Stanno alimentando diligentemente migliaia di falò sul terreno vicino ai loro raccolti, ma quella dei viticoltori francesi è una battaglia persa in partenza. Un periodo di caldo sopra la media alla fine di marzo è stato seguito da giorni di gelate estreme, che hanno distrutto le viti con perdite pari al 90% sopra la media. L’immagine simbolo di questa lotta potrebbe diventare l’illustrazione più tristemente bella ed altrettanto emblematica delle complessità e dell’imprevedibilità del riscaldamento climatico globale. Ed è anche un disastro agricolo che va da Bordeaux allo Champagne.
Si tratta del fenomeno della perdita del ghiaccio marino artico a causa del riscaldamento climatico che, in qualche modo paradossalmente, si è manifestato in associazione con inverni freddi e nevosi di media latitudine.
“Il cambiamento climatico non si manifesta sempre nei modi più ovvi. È facile estrapolare modelli per mostrare che gli inverni si stanno facendo più caldi e prevedere un futuro praticamente senza neve in Europa, ma il nostro studio più recente mostra che è troppo semplicistico. Noi dovrebbe stare attento a fare dichiarazioni ampie e radicali sugli impatti del cambiamento climatico”, spiega il professor Alun Hubbard del CAGE Center for Arctic Gas Hydrate, Environment and Climate presso UiT The Arctic University of Norway.
Lo scioglimento del ghiaccio marino artico ha fornito l’88% della neve fresca
Hubbard è il coautore di uno studio su Nature Geoscience che esamina questo paradosso climatico controintuitivo: una riduzione del 50% della copertura di ghiaccio marino artico ha aumentato l’evaporazione in acque libere e invernali, per alimentare nevicate più estreme a sud, in tutta Europa.
Lo studio, condotto dalla dott.ssa Hanna Bailey dell’Università di Oulu, in Finlandia, ha più specificamente scoperto che il declino a lungo termine del ghiaccio marino artico dalla fine degli anni ’70 aveva un collegamento diretto con uno preciso evento meteorologico: “Beast from the Est“- la nevicata di febbraio che ha bloccato gran parte del continente europeo nel 2018, causando perdite per 1 miliardo di sterline al giorno.
I ricercatori hanno scoperto che il vapore atmosferico che viaggiava a sud dall’Artico trasportava un’impronta geochimica unica, rivelando che la sua fonte era la calda superficie in acque libere del Mare di Barents, parte dell’Oceano Artico tra Norvegia, Russia e Svalbard.

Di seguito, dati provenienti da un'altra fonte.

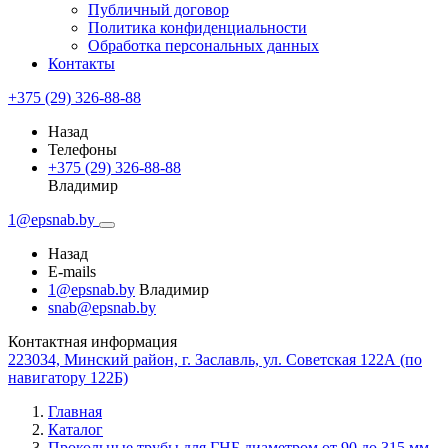
Публичный договор
Политика конфиденциальности
Обработка персональных данных
Контакты
+375 (29) 326-88-88
Назад
Телефоны
+375 (29) 326-88-88
Владимир
1@epsnab.by
Назад
E-mails
1@epsnab.by
Владимир
snab@epsnab.by
Контактная информация
223034, Минский район, г. Заславль, ул. Советская 122А (по
навигатору 122Б)
Главная
Каталог
Прокольные трубы для ГНБ диаметром от 90 до 315 мм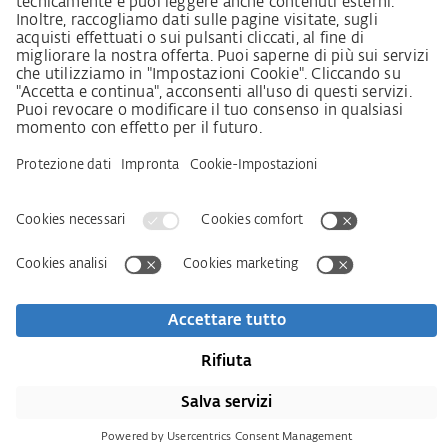
Impressum
AVB
Informativa sulla protezione dei dati personali
Dichiarazione sull‘Accessibilità
Download
Kontakt
Newsletter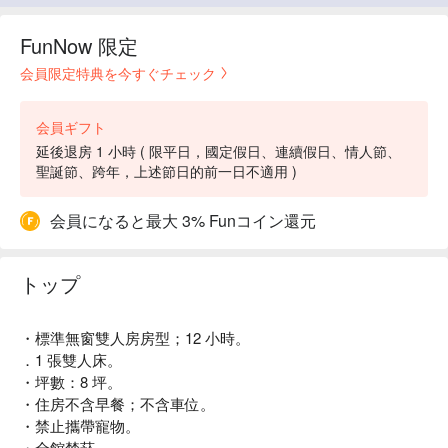
FunNow 限定
会員限定特典を今すぐチェック
会員ギフト
延後退房 1 小時 ( 限平日，國定假日、連續假日、情人節、
聖誕節、跨年，上述節日的前一日不適用 )
会員になると最大 3% Funコイン還元
トップ
・標準無窗雙人房房型；12 小時。
．1 張雙人床。
・坪數：8 坪。
・住房不含早餐；不含車位。
・禁止攜帶寵物。
・全館禁菸。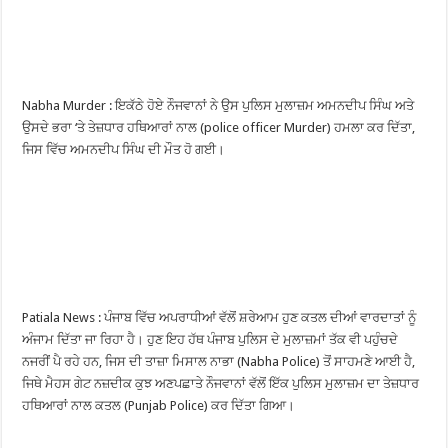
Nabha Murder : ਇਕੱਠੇ ਹੋਏ ਨੌਜਵਾਨਾਂ ਨੇ ਉਸ ਪੁਲਿਸ ਮੁਲਾਜ਼ਮ ਅਮਨਦੀਪ ਸਿੰਘ ਅਤੇ
ਉਸਦੇ ਭਰਾ ‘ਤੇ ਤੇਜ਼ਧਾਰ ਹਥਿਆਰਾਂ ਨਾਲ (police officer Murder) ਹਮਲਾ ਕਰ ਦਿੱਤਾ,
ਜਿਸ ਵਿੱਚ ਅਮਨਦੀਪ ਸਿੰਘ ਦੀ ਮੌਤ ਹੋ ਗਈ।
Patiala News : ਪੰਜਾਬ ਵਿੱਚ ਅਪਰਾਧੀਆਂ ਵੱਲੋਂ ਸ਼ਰੇਆਮ ਹੁਣ ਕਤਲ ਦੀਆਂ ਵਾਰਦਾਤਾਂ ਨੂੰ
ਅੰਜਾਮ ਦਿੱਤਾ ਜਾ ਰਿਹਾ ਹੈ। ਹੁਣ ਇਹ ਹੱਥ ਪੰਜਾਬ ਪੁਲਿਸ ਦੇ ਮੁਲਾਜ਼ਮਾਂ ਤੱਕ ਵੀ ਪਹੁੰਚਦੇ
ਨਜਰੀਂ ਪੈ ਰਹੇ ਹਨ, ਜਿਸ ਦੀ ਤਾਜ਼ਾ ਮਿਸਾਲ ਨਾਭਾ (Nabha Police) ਤੋਂ ਸਾਹਮਣੇ ਆਈ ਹੈ,
ਜਿਥੇ ਮੈਹਸ ਗੇਟ ਨਜ਼ਦੀਕ ਕੁਝ ਅਣਪਛਾਤੇ ਨੌਜਵਾਨਾਂ ਵੱਲੋਂ ਇੱਕ ਪੁਲਿਸ ਮੁਲਾਜ਼ਮ ਦਾ ਤੇਜ਼ਧਾਰ
ਹਥਿਆਰਾਂ ਨਾਲ ਕਤਲ (Punjab Police) ਕਰ ਦਿੱਤਾ ਗਿਆ।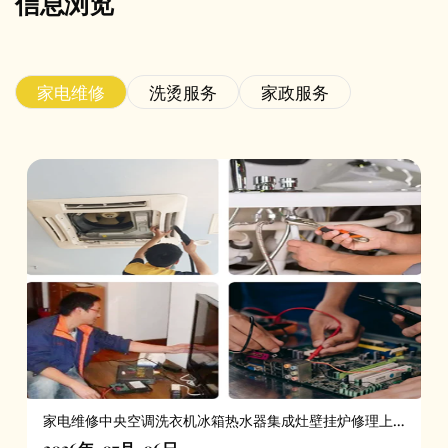
信息浏览
家电维修
洗烫服务
家政服务
家电维修中央空调洗衣机冰箱热水器集成灶壁挂炉修理上
门服务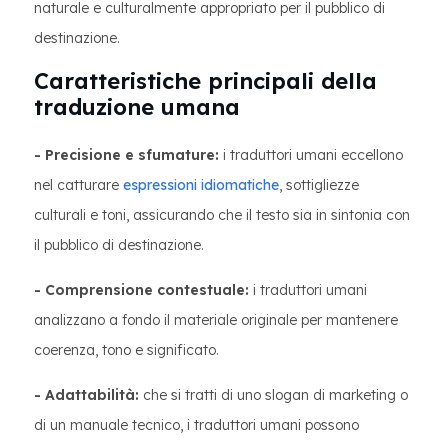
naturale e culturalmente appropriato per il pubblico di
destinazione.
Caratteristiche principali della
traduzione umana
- Precisione e sfumature:
i traduttori umani eccellono
nel catturare
espressioni idiomatiche
, sottigliezze
culturali e toni, assicurando che il testo sia in sintonia con
il pubblico di destinazione.
- Comprensione contestuale:
i traduttori umani
analizzano a fondo il materiale originale per mantenere
coerenza, tono e significato.
- Adattabilità:
che si tratti di uno slogan di marketing o
di un manuale tecnico, i traduttori umani possono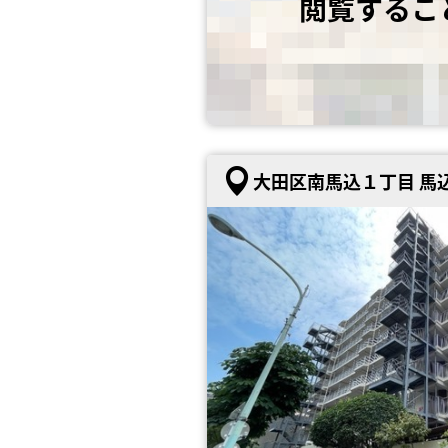
閲覧するこ
大田区南馬込１丁目 馬込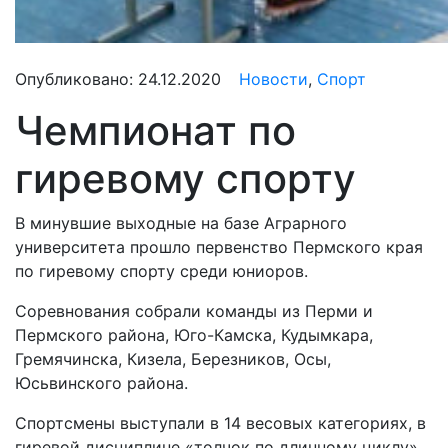
Опубликовано:
24.12.2020
Новости
,
Спорт
Чемпионат по
гиревому спорту
В минувшие выходные на базе Аграрного
университета прошло первенство Пермского края
по гиревому спорту среди юниоров.
Соревнования собрали команды из Перми и
Пермского района, Юго-Камска, Кудымкара,
Гремячинска, Кизела, Березников, Осы,
Юсьвинского района.
Спортсмены выступали в 14 весовых категориях, в
гиревой дисциплине «толчок по длинному циклу».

Hanno scoperto che durante la “Bestia dall’est“, le condizioni di mare aperto nel Mare di Barents fornivano fino all’88% della corrispondente neve fresca che cadeva sull’Europa.
Il riscaldamento climatico sta sollevando il coperchio dall’Oceano Artico
“Quello che stiamo scoprendo è che il ghiaccio marino è effettivamente un coperchio sull’oceano. E con la sua riduzione a lungo termine attraverso l’Artico, stiamo assistendo a quantità crescenti di umidità entrare nell’atmosfera durante l’inverno, il che ha un impatto diretto ulteriore sul nostro tempo atmosferico, soprattutto a sud, provocando nevicate molto abbondanti. Potrebbe sembrare controintuitivo, ma la natura è complessa e ciò che accade nell’Artico non rimane nell’Artico”, dice Bailey.
Analizzando le tendenze a lungo termine dal 1979 in poi, i ricercatori hanno scoperto che per ogni metro quadrato di ghiaccio marino invernale perso dal Mare di Barents, c’era un corrispondente aumento di 70 kg nell’evaporazione, nell’umidità e nella neve che cadeva sull’Europa.
Le loro scoperte indicano che entro i prossimi 60 anni, un mare di Barents privo di ghiaccio previsto diventerà probabilmente una fonte significativa di aumento delle precipitazioni invernali, sia che si tratti di pioggia o di neve, per l’Europa. “Questo studio dimostra che i bruschi cambiamenti a cui si sta assistendo in tutto l’Artico ora stanno davvero interessando l’intero pianeta“, dice il professor Hubbard.